TASK OBJECTIVE. Copy exactly the last part of the entries, starting from the line with "publications (46, 2172)" and including the final line.
BEGIN DATA FOR PROCESSING
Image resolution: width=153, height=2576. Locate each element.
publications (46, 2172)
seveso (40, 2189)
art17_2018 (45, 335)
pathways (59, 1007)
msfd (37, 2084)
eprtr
END DATA FOR PROCESSING
OUTPUT OF THE TASK.
publications (46, 2172)
seveso (40, 2189)
art17_2018 (45, 335)
pathways (59, 1007)
msfd (37, 2084)
eprtr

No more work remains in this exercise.